Network architecture

Video frame size : \(128 \times 171\).
Non overlapped 16 frame clips.
Jittering using random crop for training clips size: \(3 \times 16 \times 112 \times 112\).
5 convolutional layers, 5 pooling layers.
2 FC layers.
Final softmax layer.
Number of filters in each layer: 64, 128, 256, 256, 256.
Kernel temporal depth is variable.
Appropriate padding is used [both spatially and temporally].
Stride = 1
Same convolution used. No change in image volume size in convolution layers.
First max pooling layer of size \(1 \times 2 \times 2\).
Remaining max pooling layers of size \(2 \times 2 \times 2\).
Clip length changes as follows from layer to layer: \(16 \to 16 \to 8 \to 4 \to 2 \to 1\).
Two 2048 (output size) FC layers
Mini batches of 30 clips.
Initial learning rate 0.003.
Learning rate divided by 4 after 10 epochs.
Training stopped after 16 epochs.

Temporal depth of convolutional kernel

Following options

Homogeneous temporal depth (same in each layer)
Varying temporal depth (different in each layer)

Setups

depth-d homogeneous networks.
depth-1 network is same as using 2D net on each frame.
Increasing depth nets: 3-3-5-5-7.
Decreasing depth nets: 7-5-5-3-3.

Results

Clip accuracy is the main metric on UCF 101 dataset.
Depth 3 network performs best among homogeneous nets.
Depth 1 (2D net) is significantly worse than others.
Depth 3 performs better than varying depth networks (gap is not much).
Increasing depth net performs slightly better than decreasing depth net.

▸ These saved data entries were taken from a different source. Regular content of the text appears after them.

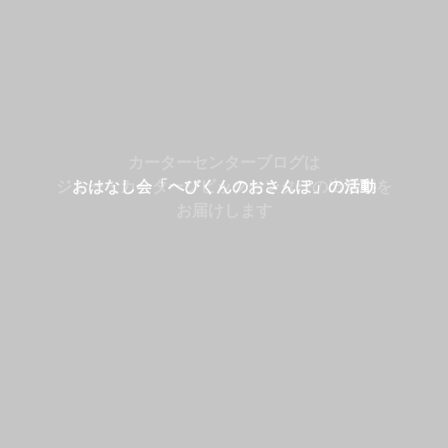
おはなし会「へびくんのおさんぽ」の活動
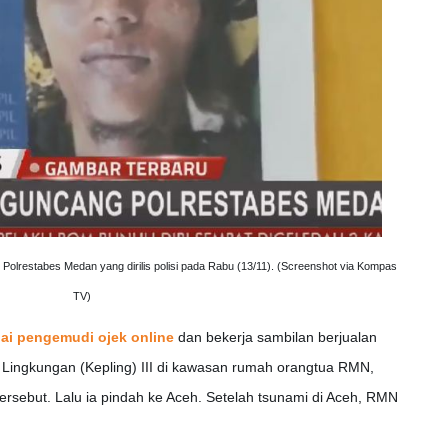
 Polrestabes Medan yang dirilis polisi pada Rabu (13/11). (Screenshot via Kompas
TV)
ai pengemudi ojek online
dan bekerja sambilan berjualan
 Lingkungan (Kepling) III di kawasan rumah orangtua RMN,
ersebut. Lalu ia pindah ke Aceh. Setelah tsunami di Aceh, RMN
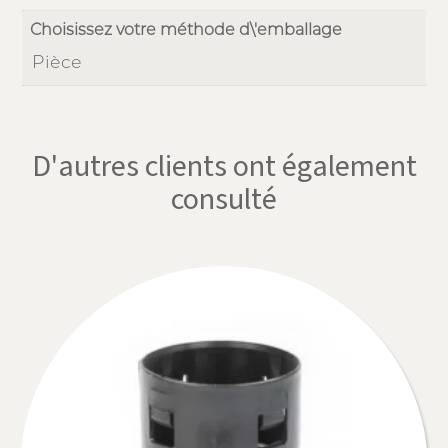
Choisissez votre méthode d\'emballage
Pièce
D'autres clients ont également
consulté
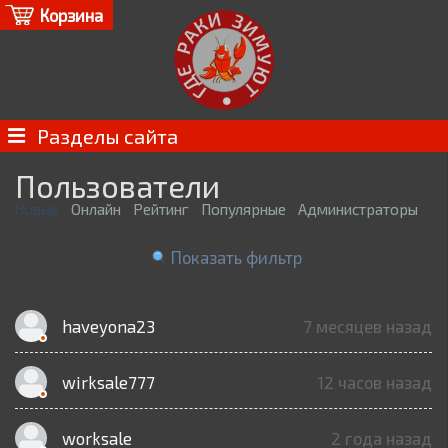
Корзина
Разделы сайта
Пользователи
Новые
Онлайн
Рейтинг
Популярные
Администраторы
Показать фильтр
haveyona23
7 месяцев назад
wirksale777
12 часов назад
worksale
2 года назад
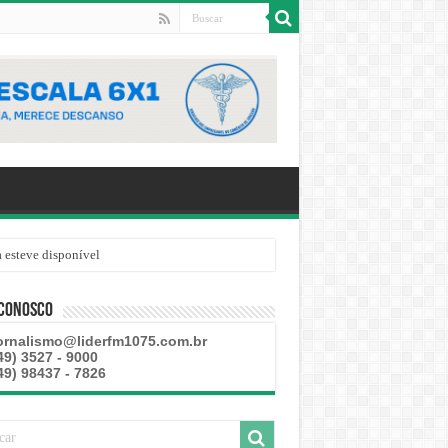
 esteve disponível
 Conosco
ornalismo@liderfm1075.com.br
49) 3527 - 9000
49) 98437 - 7826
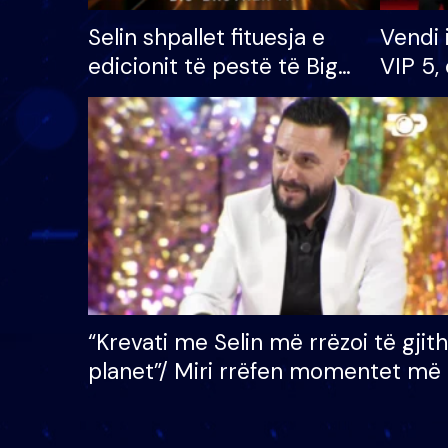
Selin shpallet fituesja e
Vendi 
edicionit të pestë të Big
VIP 5, 
Brother VIP, rrëmben
radhës
çmimin e madh prej 100
mijë eurosh
“Krevati me Selin më rrëzoi të gjit
planet”/ Miri rrëfen momentet më 
bukura në shtëpinë e BB VIP: Do 
mungojë zilja e mëngjesit kur…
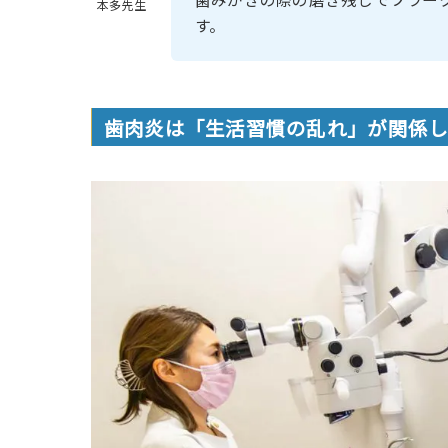
本多先生
す。
歯肉炎は「生活習慣の乱れ」が関係し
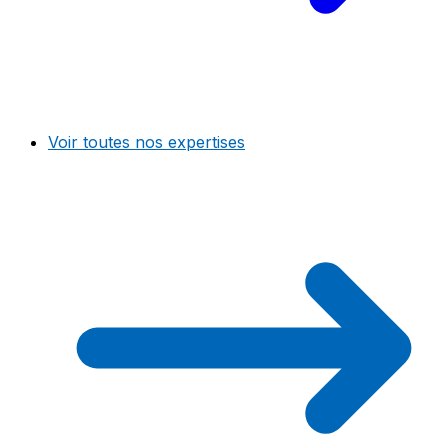
Voir toutes nos expertises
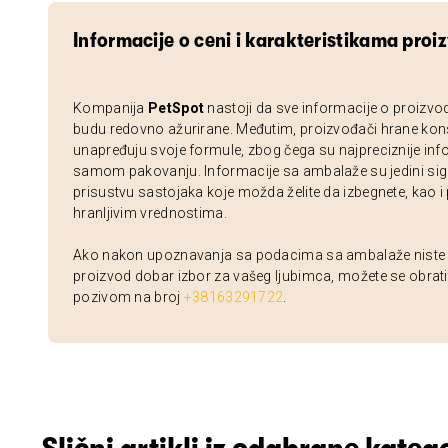
Informacije o ceni i karakteristikama proi
Kompanija
PetSpot
nastoji da sve informacije o proizvo
budu redovno ažurirane. Međutim, proizvođači hrane kon
unapređuju svoje formule, zbog čega su najpreciznije inf
samom pakovanju. Informacije sa ambalaže su jedini sig
prisustvu sastojaka koje možda želite da izbegnete, kao i
hranljivim vrednostima.
Ako nakon upoznavanja sa podacima sa ambalaže niste si
proizvod dobar izbor za vašeg ljubimca, možete se obrati
pozivom na broj
+38163291722
.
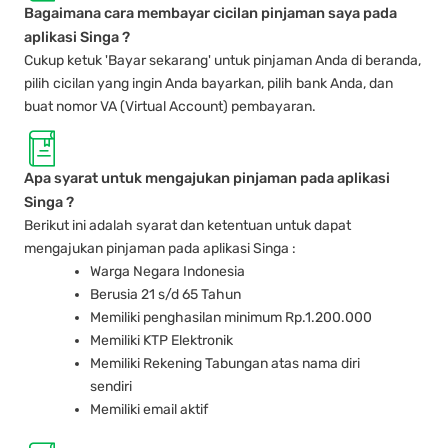
Bagaimana cara membayar cicilan pinjaman saya pada
aplikasi Singa ?
Cukup ketuk 'Bayar sekarang' untuk pinjaman Anda di beranda,
pilih cicilan yang ingin Anda bayarkan, pilih bank Anda, dan
buat nomor VA (Virtual Account) pembayaran.
Apa syarat untuk mengajukan pinjaman pada aplikasi
Singa ?
Berikut ini adalah syarat dan ketentuan untuk dapat
mengajukan pinjaman pada aplikasi Singa :
Warga Negara Indonesia
Berusia 21 s/d 65 Tahun
Memiliki penghasilan minimum Rp.1.200.000
Memiliki KTP Elektronik
Memiliki Rekening Tabungan atas nama diri
sendiri
Memiliki email aktif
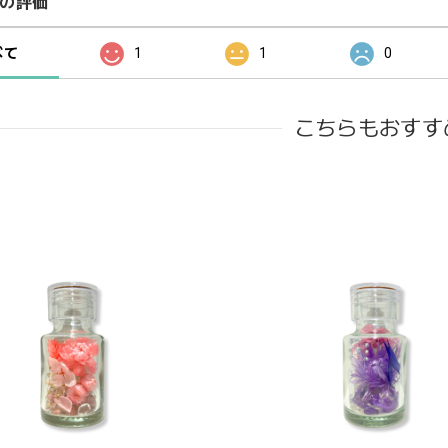
の評価
べて
1
1
0
こちらもおすす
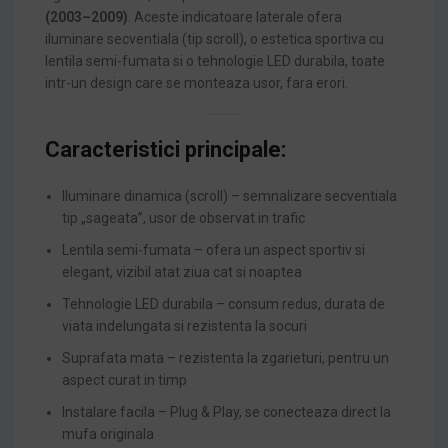
(2003–2009)
. Aceste indicatoare laterale ofera
iluminare secventiala (tip scroll), o estetica sportiva cu
lentila semi-fumata si o tehnologie LED durabila, toate
intr-un design care se monteaza usor, fara erori.
Caracteristici principale:
Iluminare dinamica (scroll) – semnalizare secventiala
tip „sageata”, usor de observat in trafic
Lentila semi-fumata – ofera un aspect sportiv si
elegant, vizibil atat ziua cat si noaptea
Tehnologie LED durabila – consum redus, durata de
viata indelungata si rezistenta la socuri
Suprafata mata – rezistenta la zgarieturi, pentru un
aspect curat in timp
Instalare facila – Plug & Play, se conecteaza direct la
mufa originala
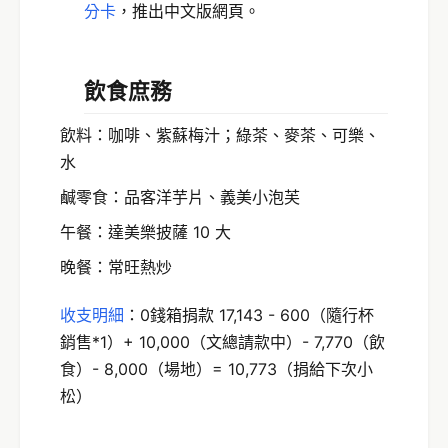
分卡
，推出中文版網頁。
飲食庶務
飲料：咖啡、紫蘇梅汁；綠茶、麥茶、可樂、
水
鹹零食：品客洋芋片、義美小泡芙
午餐：達美樂披薩 10 大
晚餐：常旺熱炒
收支明細
：0錢箱捐款 17,143 - 600（隨行杯
銷售*1）+ 10,000（文總請款中）- 7,770（飲
食）- 8,000（場地）= 10,773（捐給下次小
松）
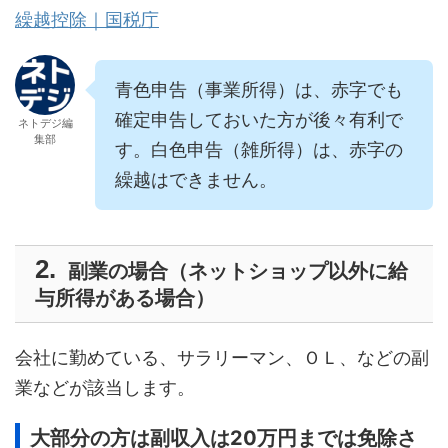
繰越控除｜国税庁
青色申告（事業所得）は、赤字でも
確定申告しておいた方が後々有利で
ネトデジ編
集部
す。白色申告（雑所得）は、赤字の
繰越はできません。
副業の場合（ネットショップ以外に給
与所得がある場合）
会社に勤めている、サラリーマン、ＯＬ、などの副
業などが該当します。
大部分の方は副収入は20万円までは免除さ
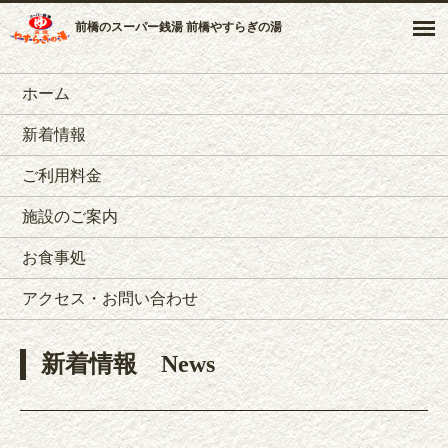
前橋のスーパー銭湯 前橋やすらぎの湯
ホーム
新着情報
ご利用料金
施設のご案内
お食事処
アクセス・お問い合わせ
新着情報
News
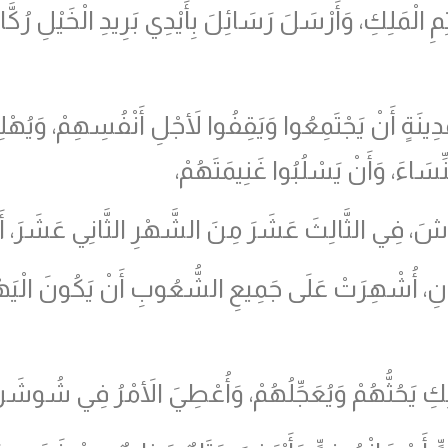
ْمَلِكِ، وَأَرْسَلَ رَسَائِلَ بِأَيْدِي بَرِيدِ الْخَيْلِ رُكَّابِ
نَةٍ أَنْ يَجْتَمِعُوا وَيَقِفُوا لأَجْلِ أَنْفُسِهِمْ، وَيُهْلِكُو
َاءَ، وَأَنْ يَسْلُبُوا غَنِيمَتَهُمْ،
شَ، فِي الثَّالِثَ عَشَرَ مِنَ الشَّهْرِ الثَّانِي عَشَرَ، أَي
ْدَانِ، أُشْهِرَتْ عَلَى جَمِيعِ الشُّعُوبِ أَنْ يَكُونَ الْيَ
ْمَلِكِ يَحُثُّهُمْ وَيُعَجِّلُهُمْ، وَأُعْطِيَ الأَمْرُ فِي شُوشَن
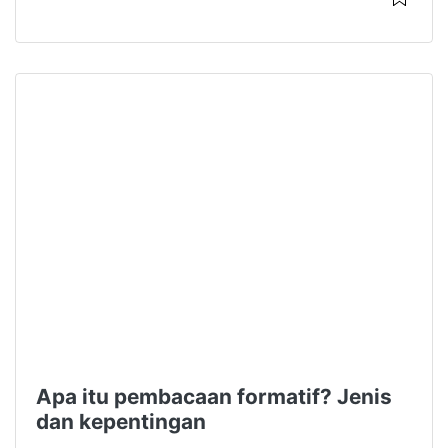
Apa itu pembacaan formatif? Jenis
dan kepentingan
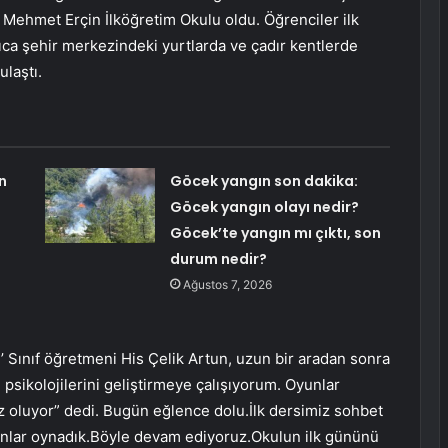
s Mehmet Erçin İlköğretim Okulu oldu. Öğrenciler ilk
rıca şehir merkezindeki yurtlarda ve çadır kentlerde
ulaştı.
n
Göcek yangın son dakika:
Göcek yangın olayı nedir?
Göcek’te yangın mı çıktı, son
durum nedir?
Ağustos 7, 2026
ıf öğretmeni His Çelik Artun, uzun bir aradan sonra
n psikolojilerini geliştirmeye çalışıyorum. Oyunlar
z oluyor” dedi. Bugün eğlence dolu.İlk dersimiz sohbet
nlar oynadık.Böyle devam ediyoruz.Okulun ilk gününü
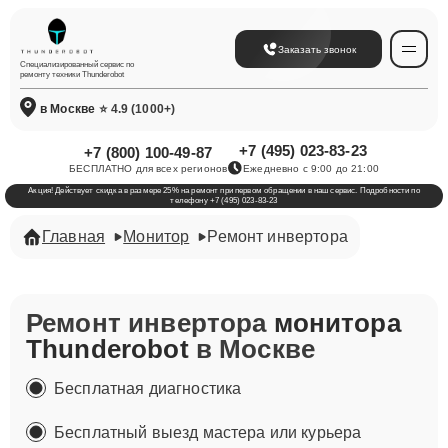
Заказать звонок
Специализированный сервис по
ремонту техники Thunderobot
в Москве
⭐ 4.9 (1000+)
+7 (495) 023-83-23
+7 (800) 100-49-87
БЕСПЛАТНО для всех регионов
Ежедневно с 9:00 до 21:00
Акция! Действует скидка в размере 25% на ремонт при первом обращении в наш сервис. Подробности по
телефону +7 (495) 023-83-23
Главная
Монитор
Ремонт инвертора
Ремонт инвертора
монитора
Thunderobot
в Москве
Бесплатная диагностика
Бесплатный выезд мастера или курьера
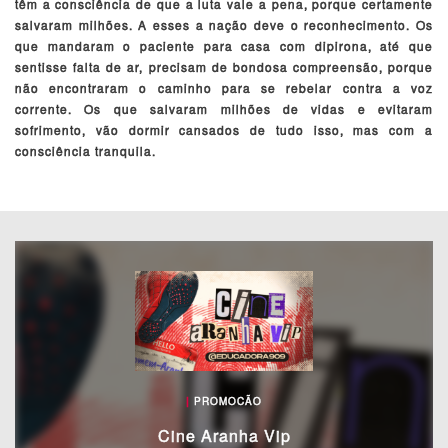
têm a consciência de que a luta vale a pena, porque certamente
salvaram milhões. A esses a nação deve o reconhecimento. Os
que mandaram o paciente para casa com dipirona, até que
sentisse falta de ar, precisam de bondosa compreensão, porque
não encontraram o caminho para se rebelar contra a voz
corrente. Os que salvaram milhões de vidas e evitaram
sofrimento, vão dormir cansados de tudo isso, mas com a
consciência tranquila.
|
PROMOCÃO
Cine Aranha Vip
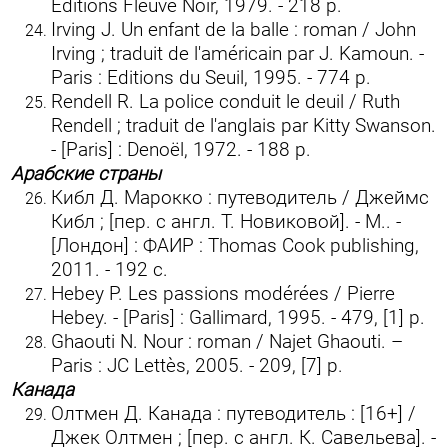
Editions Fleuve Noir, 1979. - 218 p.
Irving J. Un enfant de la balle : roman / John
Irving ; traduit de l'américain par J. Kamoun. -
Paris : Editions du Seuil, 1995. - 774 p.
Rendell R. La police conduit le deuil / Ruth
Rendell ; traduit de l'anglais par Kitty Swanson.
- [Paris] : Denoël, 1972. - 188 p.
Арабские страны
Кибл Д. Марокко : путеводитель / Джеймс
Кибл ; [пер. с англ. Т. Новиковой]. - М.. -
[Лондон] : ФАИР : Thomas Cook publishing,
2011. - 192 с.
Hebey P. Les passions modérées / Pierre
Hebey. - [Paris] : Gallimard, 1995. - 479, [1] p.
Ghaouti N. Nour : roman / Najet Ghaouti. –
Paris : JC Lettès, 2005. - 209, [7] p.
Канада
Олтмен Д. Канада : путеводитель : [16+] /
Джек Олтмен ; [пер. с англ. К. Савельева]. -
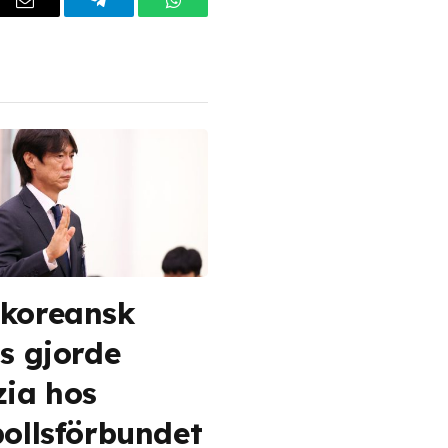
dIn
Email
Telegram
WhatsApp
koreansk
is gjorde
zia hos
bollsförbundet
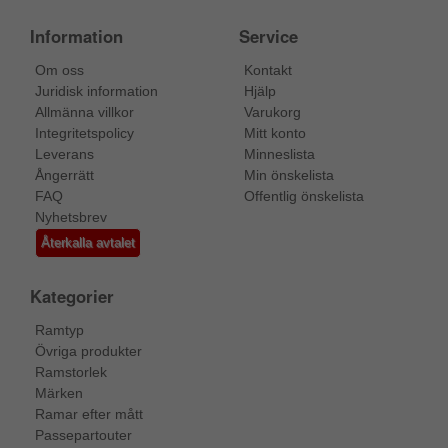
Information
Service
Om oss
Kontakt
Juridisk information
Hjälp
Allmänna villkor
Varukorg
Integritetspolicy
Mitt konto
Leverans
Minneslista
Ångerrätt
Min önskelista
FAQ
Offentlig önskelista
Nyhetsbrev
Återkalla avtalet
Kategorier
Ramtyp
Övriga produkter
Ramstorlek
Märken
Ramar efter mått
Passepartouter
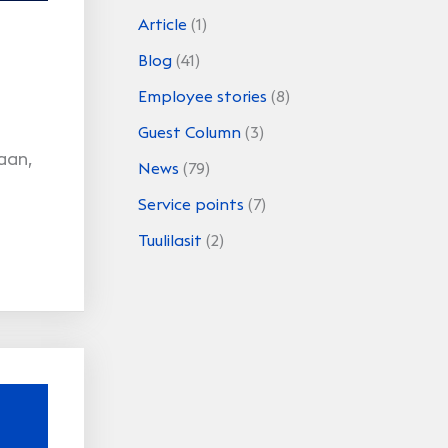
Article
(1)
Blog
(41)
Employee stories
(8)
Guest Column
(3)
aan,
News
(79)
Service points
(7)
Tuulilasit
(2)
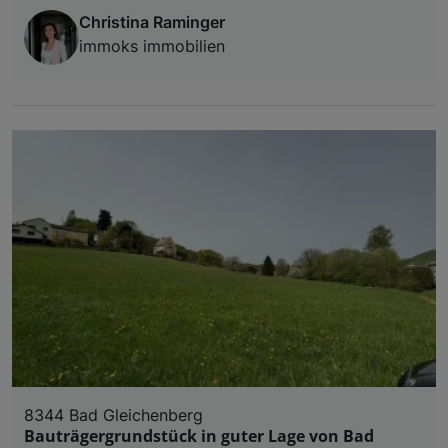
Christina Raminger
immoks immobilien
8344 Bad Gleichenberg
Bauträgergrundstück in guter Lage von Bad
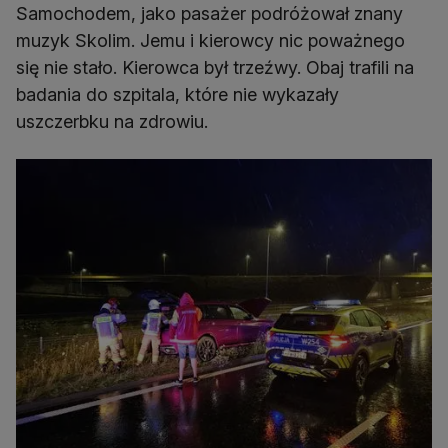
Samochodem, jako pasażer podróżował znany
muzyk Skolim. Jemu i kierowcy nic poważnego
się nie stało. Kierowca był trzeźwy. Obaj trafili na
badania do szpitala, które nie wykazały
uszczerbku na zdrowiu.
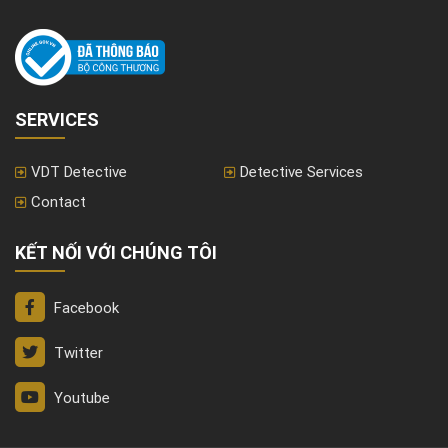
SERVICES
VDT Detective
Detective Services
Contact
KẾT NỐI VỚI CHÚNG TÔI
Facebook
Twitter
Youtube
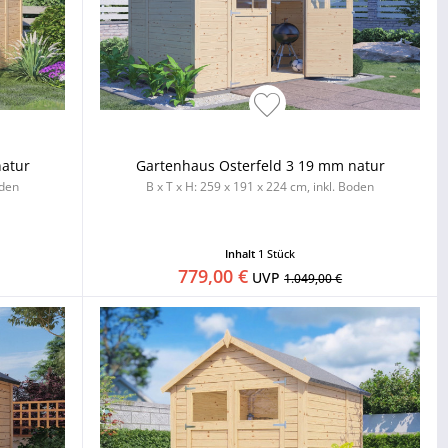
natur
Gartenhaus Osterfeld 3 19 mm natur
oden
B x T x H: 259 x 191 x 224 cm, inkl. Boden
Inhalt
1 Stück
779,00 €
UVP
1.049,00 €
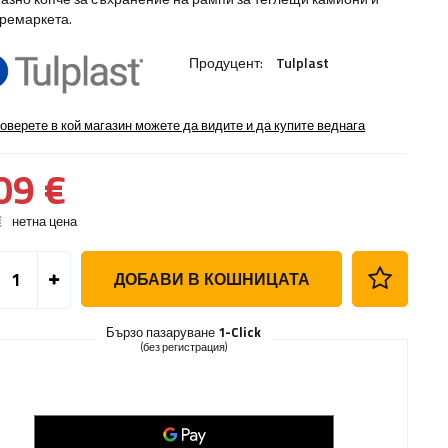
 ремаркета.
Продуцент:
Tulplast
оверете в кой магазин можете да видите и да купите веднага
09 €
€
нетна цена
ДОБАВИ В КОШНИЦАТА
Бързо пазаруване
1-Click
(без регистрация)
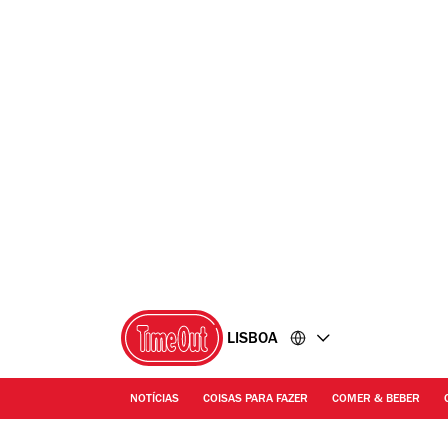
Ir
Ir
para
para
o
o
conteúdo
rodapé
LISBOA
NOTÍCIAS
COISAS PARA FAZER
COMER & BEBER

Spatiotemporal feature learning¶

Network architecture

Only \(3 \times 3 \times 3\) nets are used.
8 convolution layers, 5 pooling layers, two FC layers and then softmax layer.
C - P - C - P - C - C - P - C - C - P - C - C - P - FC - FC - SF.

Training setup

Sports 1M
Five random clips each 2 second long from each video
Frame size to \(128 \times 171\).
Random cropping (both spatial and temporal) to \(16 \times 112 \times 112\) size.
Horizontal flipping with 0.5 probability.
SGD with mini batch of 30 clips.
Initial learning rate: 0.003.
Divided by 2 every 150K iterations.
Optimization stopped after 1.9M iterations (13 epochs).

Results

Accuracy of 84.4% at top-5 accuracy.

C3D video descriptor

Break video into 16 frame clips with overlap of 8 frames.
Compute the output activation of final FC layer for each clip.
Average these activations over all clips.
L2-Normalize the resultant vector

What C3D learns?

Focuses on appearance in first few frames of a clip.
Tracks the salient motion in remaining frames.
Selectively attends to both motion and appearance.

Action recognition¶

Bibliography¶

[KTS+14]

(1, 2) Andrej Karpathy, George Toderici, Sanketh Shetty, Thomas Leung, Rahul Sukthankar, and Li Fei-Fei. Large-scale video classification with convolutional neural networks. In Proceedings of the IEEE conference on Computer Vision and Pattern Recognition, 1725–1732. 2014.

[TBF+15]

Du Tran, Lubomir Bourdev, Rob Fergus, Lorenzo Torresani, and Manohar Paluri. Learning spatiotemporal features with 3d convolutional networks. In Proceedings of the IEEE international conference on computer vision, 4489–4497. 2015.